Kamis, 21 Juli 2016

Genosida

Kamis, 21/07/2016 10:00 WIB
Oleh: KBR 

Suasana pembacaan putusan IPT 1965. 

Indonesia mencatatkan sejarah baru; terjadi genosida pada peristiwa berdarah 1965-1966! Catatan itu muncul kemarin, setelah Ketua Hakim Sidang Rakyat 1965 Den Haag, Zakeria Yacoob mengumumkan hasil keputusannya lewat video yang diunggah ke situs YouTube.

Sesungguhnya, genosida tak masuk dalam dakwaan jaksa penuntut. Jaksa penuntut yang dipimpinan Todung Mulya Lubis, kala itu, hanya mengajukan sembilan dakwaan; pembunuhan massal, pemenjaraan, perbudakan, penyiksaan, penghilangan paksa, kekerasan seksual, pengasingan, propaganda, dan keterlibatan negara lain. Tapi belakangan rupanya, dua peneliti dari Buenos Aires, Argentina, yang mengajukan petisi. Isinya, meminta hakim mempertimbangkan kasus 1965-1966 sebagai bagian dari genosida.

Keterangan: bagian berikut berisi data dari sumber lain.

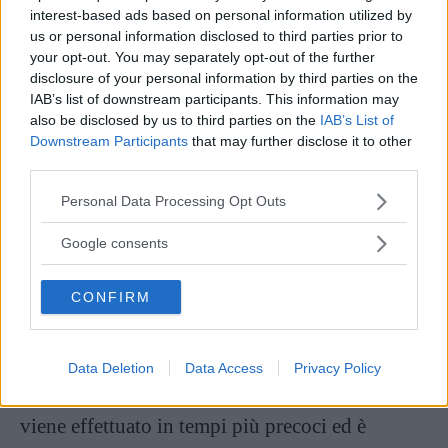
interest-based ads based on personal information utilized by
us or personal information disclosed to third parties prior to
Continua a leggere dopo la pubblicità
your opt-out. You may separately opt-out of the further
disclosure of your personal information by third parties on the
IAB’s list of downstream participants. This information may
also be disclosed by us to third parties on the
IAB’s List of
Qualora tutti i valori portino a pensare
Downstream Participants
that may further disclose it to other
concretamente alla presenza della sindrome di
third parties.
Down, si suggerisce invece di sottoporsi ad una
Please note that this website/app uses one or more Google
Personal Data Processing Opt Outs
amniocentesi
che, pure se comporta una
services and may gather and store information including but
not limited to your visit or usage behaviour. You may click to
Google consents
leggerissima probabilità di aborto (pari allo
grant or deny consent to Google and its third-party tags to
0,5%) permette però di avere un quadro
use your data for below specified purposes in below Google
CONFIRM
consent section.
completo dell’assetto cromosomico del feto.
Alternativi al tri test sono il
duo-test (o bi-test)
Data Deletion
Data Access
Privacy Policy
più translucenza nucale
(non invasivo), che
viene effettuato in tempi più precoci ed è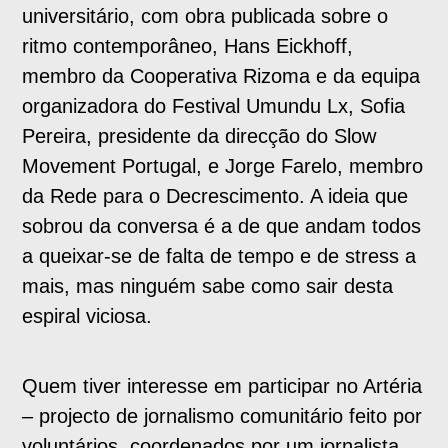
universitário, com obra publicada sobre o
ritmo contemporâneo, Hans Eickhoff,
membro da Cooperativa Rizoma e da equipa
organizadora do Festival Umundu Lx, Sofia
Pereira, presidente da direcção do Slow
Movement Portugal, e Jorge Farelo, membro
da Rede para o Decrescimento. A ideia que
sobrou da conversa é a de que andam todos
a queixar-se de falta de tempo e de stress a
mais, mas ninguém sabe como sair desta
espiral viciosa.
Quem tiver interesse em participar no Artéria
– projecto de jornalismo comunitário feito por
voluntários, coordenados por um jornalista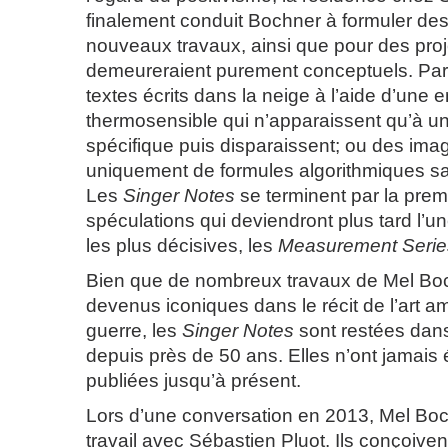
finalement conduit Bochner à formuler de
nouveaux travaux, ainsi que pour des proj
demeureraient purement conceptuels. Pa
textes écrits dans la neige à l’aide d’une 
thermosensible qui n’apparaissent qu’à u
spécifique puis disparaissent; ou des i
uniquement de formules algorithmiques san
Les
Singer Notes
se terminent par la prem
spéculations qui deviendront plus tard l’
les plus décisives, les
Measurement Serie
Bien que de nombreux travaux de Mel Boc
devenus iconiques dans le récit de l’art am
guerre, les
Singer Notes
sont restées dan
depuis près de 50 ans. Elles n’ont jamais
publiées jusqu’à présent.
Lors d’une conversation en 2013, Mel Bo
travail avec Sébastien Pluot. Ils conçoivent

Meski terjadi perdebatan antar-peneliti mengenai arti genosida, akhirnya majelis hakim mengabulkannya. Para korban genosida yang disebut hakim sebagai ‘grup nasional Indonsia’ itu adalah anggota, simpatisan PKI, dan banyak orang lain termasuk loyalis Sukarno, aktivis buruh, serta guru.

Dan keputusan Sidang Rakyat tersebut sesungguhnya mengamini kesakitan para korban dan penyintas yang selama ini dianggap tak ada dan, kalau pun dianggap ada, tak dibolehkan bersuara oleh negara.

Sekarang, bola ada di tangan Presiden Joko Widodo; memalingkan muka atau menghadapi dengan membuka peristiwa keji itu, menuntaskan secara hukum, juga menyatakan maaf kepada para korban. Karena langkah awal sudah dimulai dengan menggelar Simposium Nasional, maka tak perlu takut dan ragu untuk mengakhirinya dengan adil.

Sekali Indonesia dicatat sebagai negara yang berlumuran darah di mata internasional, maka tak akan bisa dihapus kecuali berbesar hati menyelesaikannya.